> _What the task asks_
In the records below, some lines hold the word "button". Copy each of those lines.

### Excerpted records ###

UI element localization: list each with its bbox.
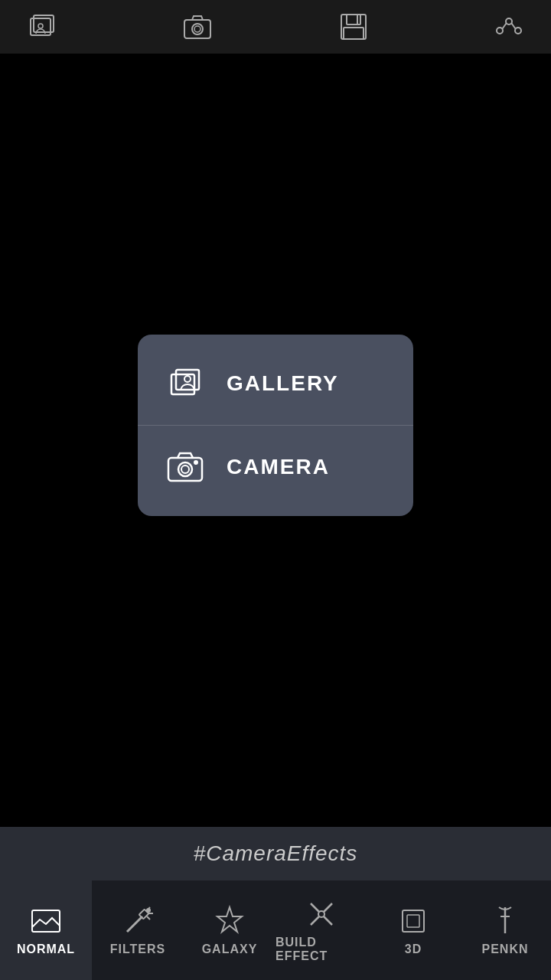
camera-menu-item[interactable]: CAMERA [138, 426, 413, 508]
camera-label: CAMERA [227, 455, 330, 479]
svg-point-17 [184, 376, 191, 382]
svg-point-2 [38, 24, 43, 28]
gallery-label: GALLERY [227, 371, 339, 396]
camera-menu-icon [165, 447, 205, 487]
svg-rect-34 [407, 915, 419, 927]
svg-point-21 [194, 461, 197, 464]
svg-rect-3 [184, 20, 210, 38]
tab-3d[interactable]: 3D [367, 880, 459, 980]
svg-point-5 [194, 26, 201, 32]
svg-point-20 [181, 466, 189, 473]
tab-filters-label: FILTERS [110, 942, 165, 956]
tab-build-effect[interactable]: BUILD EFFECT [276, 880, 367, 980]
svg-point-19 [178, 462, 192, 476]
3d-icon [396, 904, 430, 938]
galaxy-icon [213, 904, 246, 938]
tab-bar: NORMAL FILTERS GALAXY BUILD EFFECT [0, 880, 551, 980]
tab-galaxy[interactable]: GALAXY [184, 880, 276, 980]
svg-rect-7 [347, 15, 360, 24]
gallery-menu-icon [165, 364, 205, 403]
tab-filters[interactable]: FILTERS [92, 880, 184, 980]
svg-point-12 [515, 28, 521, 34]
camera-toolbar-button[interactable] [178, 8, 217, 46]
hashtag-bar: #CameraEffects [0, 827, 551, 880]
svg-line-27 [147, 916, 150, 920]
filters-icon [121, 904, 155, 938]
save-button[interactable] [334, 8, 373, 46]
share-button[interactable] [490, 8, 528, 46]
main-area: GALLERY CAMERA [0, 54, 551, 796]
popup-menu: GALLERY CAMERA [138, 335, 413, 516]
svg-point-4 [192, 24, 203, 34]
tab-penkn[interactable]: PENKN [459, 880, 551, 980]
svg-rect-33 [403, 910, 424, 932]
tab-normal[interactable]: NORMAL [0, 880, 92, 980]
tab-galaxy-label: GALAXY [202, 942, 258, 956]
svg-point-10 [506, 18, 512, 24]
svg-rect-8 [344, 28, 364, 39]
penkn-icon [488, 904, 522, 938]
svg-point-32 [318, 911, 324, 917]
tab-penkn-label: PENKN [481, 942, 528, 956]
gallery-menu-item[interactable]: GALLERY [138, 342, 413, 426]
svg-point-28 [147, 909, 150, 912]
svg-rect-16 [176, 370, 199, 390]
svg-point-11 [497, 28, 503, 34]
tab-normal-label: NORMAL [17, 942, 75, 956]
build-effect-icon [305, 897, 338, 931]
svg-line-13 [502, 24, 506, 29]
tab-3d-label: 3D [405, 942, 422, 956]
hashtag-text: #CameraEffects [194, 841, 358, 866]
svg-marker-29 [217, 907, 242, 932]
top-toolbar [0, 0, 551, 54]
svg-line-14 [511, 24, 515, 29]
tab-build-effect-label: BUILD EFFECT [276, 936, 367, 963]
gallery-button[interactable] [23, 8, 61, 46]
normal-icon [29, 904, 63, 938]
svg-line-23 [127, 916, 142, 932]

###

> _Result_
camera-toolbar-button[interactable] [178, 8, 217, 46]
save-button[interactable] [334, 8, 373, 46]
share-button[interactable] [490, 8, 528, 46]
gallery-button[interactable] [23, 8, 61, 46]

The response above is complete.